Dice and cards and spinners and … And what?

What else can be used in a game to make a choice or present some random feature?

How are these things alike? And how are they different?

Well, here’s the short list:

And here’s their cousins :

  • Cowry Shells, Dried Beans, and (literally) Knucklebones

  • Dominoes, Mahjong, and other tile sets

  • Prize Wheels, Bingo Cages, and Roulette Wheels

And a few distant relatives and other kin :

  • Coin Toss

  • Rock, Scissors, Paper

  • Drawing An Item From A Hat (or, these days, from a bag or box) and, of course, there’s always …

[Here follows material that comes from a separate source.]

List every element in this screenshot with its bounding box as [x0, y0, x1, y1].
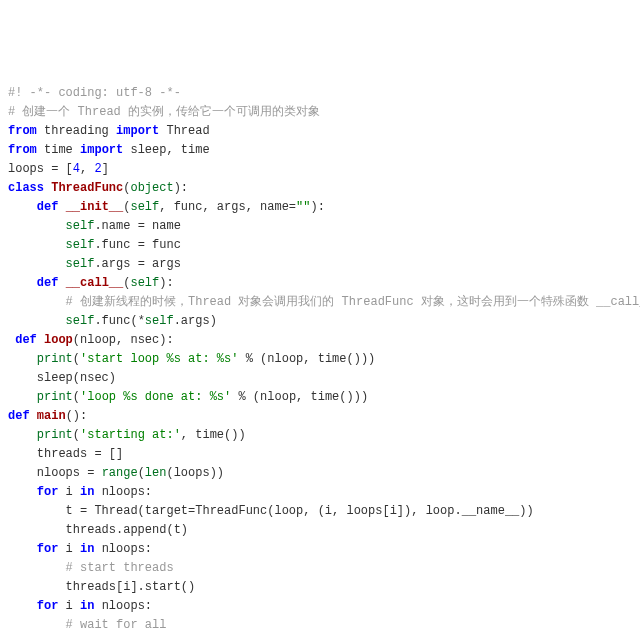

  • The Proverbial Dart Board

OUR FIRST CLASS OF RANDOMIZERS ARE DICE

But not just dice. This class also includes simple lots.

And there’s a reason for that.

In some countries, dice are not available. Or at least, not available to the masses. So they make use of what they have. Sea shells, sticks and stones, shards of pottery, nuts and beans, and of course, animal bones. Or pieces of bone.

These things are alike in that they can be used like dice to determine whose turn it is and how far that person can move in a game. But most of them are different from dice in that they are binary. They present just 2 options. Right-Side-Up and Up-Side-Down.

And in these cases, with cowry shells for instance, 7 or even 10 shells might be tossed at a time. Then the number that land with an identifying feature uppermost (the “open” side is what is used when cowry shells are tossed) are counted and your stick or pebble is moved that far in a game.

Then, to make these games even more interesting, most of this type of game allows that if all the shells are facing either up or down, some bonus or some penalty may be imposed.

And there you have it. Improvisation at its best. Mankind’s inherent need to play games is not restrained by economics. Rich and poor alike, we all play games.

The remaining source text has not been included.